The Deposit Law, which came into force in May 2017, was enacted in order to make it difficult to employ asylum seekers, and to apply a rigid mechanism of economic pressure that will force them to leave Israel. According to the law, employers of asylum seekers are required to deduct 20% of their employees’ basic salary and deposit the money in a special account, in addition to a sum of 16%, deducted from the employers. Asylum seekers will only have access to the funds deposited in this account upon their departure from Israel.

This law constitutes a grave violation of asylum seekers’ labor rights, and its effects are socially and economically destructive. It has a particularly negative impact on women, children, and people with disabilities, and since its commencement, humanitarian distress has increased among asylum seekers’ communities.

ASSAF takes an active part in the legal and public struggles against the offensive and discriminatory Deposit Law, which sentences an entire population to extreme poverty and hardship, harming its weakest groups first.

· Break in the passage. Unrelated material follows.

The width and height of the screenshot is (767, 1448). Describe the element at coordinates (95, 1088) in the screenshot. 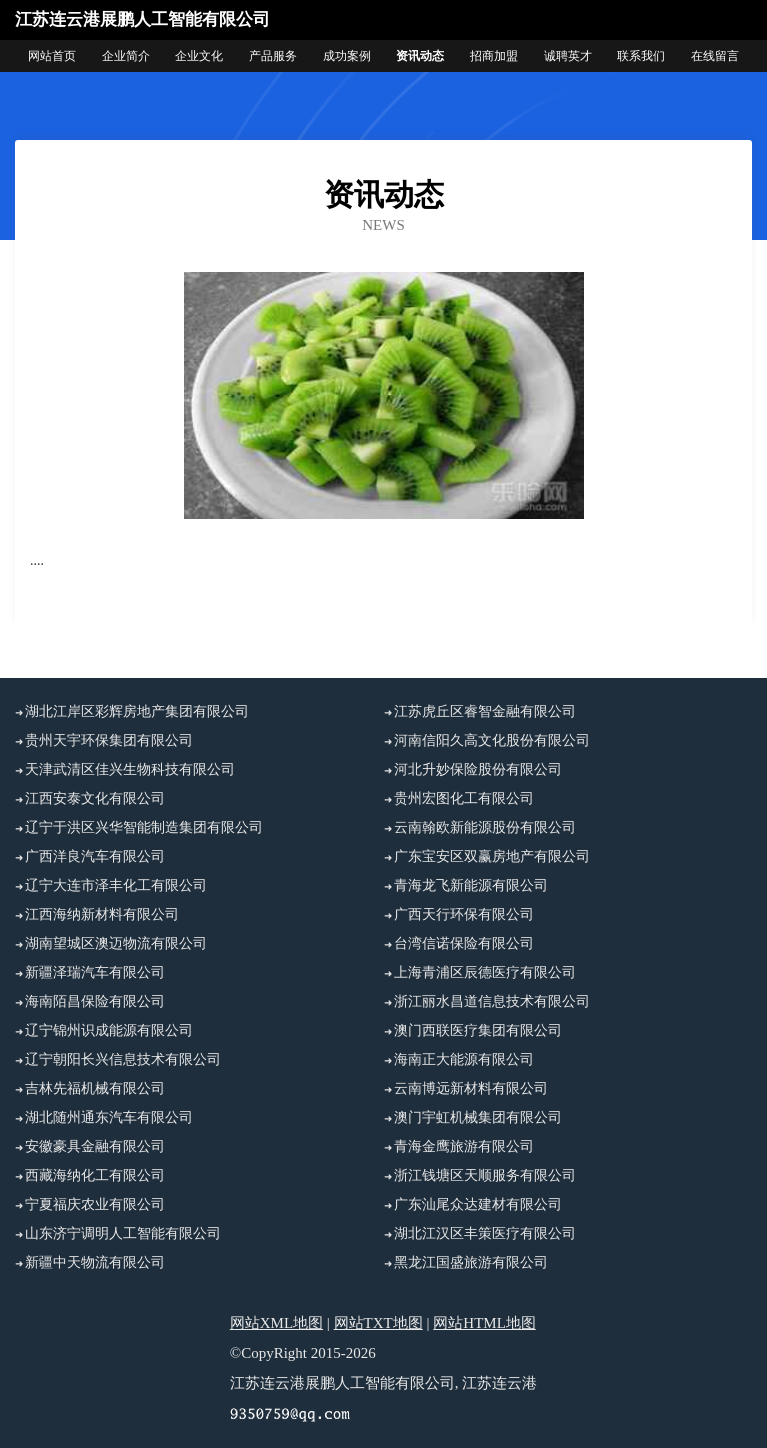

I see `吉林先福机械有限公司` at that location.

In March 2017, ASSAF, alongside other human rights organizations (Kav LaOved, Physicians for Human Rights, Hotline for Migrants and Workers, Association for Civil Rights in Israel and the African Refugee Development Center) had petitioned to the High Court of Justice in opposition of the Deposit Law. Eleven Israeli women and children organizations joined the petition as friends of the court (amicus), thus expressing their clear position against the law.

In the petition we noted that the Supreme Court has ruled in the past that the government's efforts to encourage the departure of asylum seekers are unacceptable, and also warned about the serious implications of the Deposit Law.